Don Juan, with extreme patience, pointed out that reason is only a by-product of the habitual position of the assemblage point; therefore, knowing what is going on, being of sound mind, having our feet on the ground, sources of great pride to us and assumed to be a natural consequence of our worth, are merely the result of the fixation of the assemblage point on its habitual place. The more rigid and stationary it is, the greater our confidence in ourselves, the greater our feeling of knowing the world, of being able to predict.

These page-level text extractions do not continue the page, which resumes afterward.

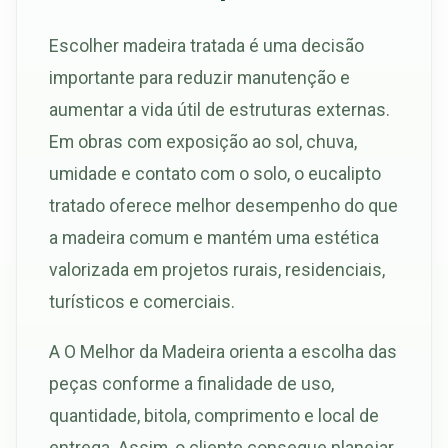
Escolher madeira tratada é uma decisão
importante para reduzir manutenção e
aumentar a vida útil de estruturas externas.
Em obras com exposição ao sol, chuva,
umidade e contato com o solo, o eucalipto
tratado oferece melhor desempenho do que
a madeira comum e mantém uma estética
valorizada em projetos rurais, residenciais,
turísticos e comerciais.
A O Melhor da Madeira orienta a escolha das
peças conforme a finalidade de uso,
quantidade, bitola, comprimento e local de
entrega. Assim, o cliente consegue planejar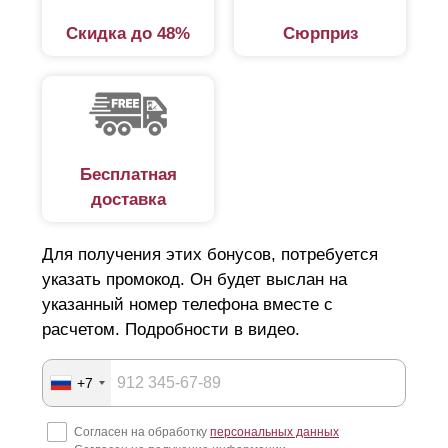
Скидка до 48%
Сюрприз
Бесплатная
доставка
Для получения этих бонусов, потребуется
указать промокод. Он будет выслан на
указанный номер телефона вместе с
расчетом. Подробности в видео.
+7
Согласен на обработку
персональных данных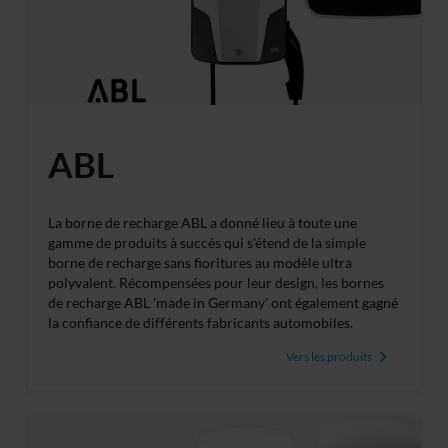
ABL
La borne de recharge ABL a donné lieu à toute une
gamme de produits à succès qui s'étend de la simple
borne de recharge sans fioritures au modèle ultra
polyvalent. Récompensées pour leur design, les bornes
de recharge ABL 'made in Germany' ont également gagné
la confiance de différents fabricants automobiles.
Vers les produits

He added that what dreaming does is give us the fluidity to enter into other worlds by destroying our sense of knowing this world. He called dreaming a journey of unthinkable dimensions, a journey that, after making us perceive everything we can humanly perceive, makes the assemblage point jump outside the human domain and perceive the inconceivable.
“We are back again, harping on the most important topic of the sorcerers’ world,” he went on, “the position of the assemblage point. The old sorcerers’ curse, as well as mankind’s thorn in the side.”
“Why do you say that, don Juan?”
“Because both, mankind in general and the old sorcerers, fell prey to the position of the assemblage point: mankind, because by not knowing that the assemblage point exists we are obliged to take the by-product of its habitual position as something final and indisputable. And the old sorcerers because, although they knew all about the assemblage point, they fell for its facility to be manipulated.
“You must avoid falling into those traps,” he continued. “It’d be really disgusting if you sided with mankind, as if you didn’t know about the existence of the assemblage point. But it’d be even more insidious if you sided with the old sorcerers and cynically manipulate the assemblage point for gain.”
“I still don’t understand. What is the connection of all this with what I experienced yesterday?” “Yesterday, you were in a different world. But if you ask me where that world is, and I tell you that it is in the position of the assemblage point, my answer won’t make any sense to you.”
Don Juan’s argument was that I had two choices. One was to follow mankind’s rationales and be faced with a predicament: my experience would tell me that other worlds exist, but my reason would say that such worlds do not and cannot exist. The other choice was to follow the old sorcerers’ rationales, in which case I would automatically accept the existence of other worlds, and my greed alone would make my assemblage point hold on to the position that creates those worlds. The result would be another kind of predicament: that of having to move physically into vision-like realms, driven by expectations of power and gain.
I was too numb to follow his argument, but then I realized I did not have to follow it because I agreed with him completely, despite the fact that I did not have a total picture of what I was agreeing about. Agreeing with him was rather a feeling that came from far away, an ancient certainty I had lost, which was now slowly finding its way back to me.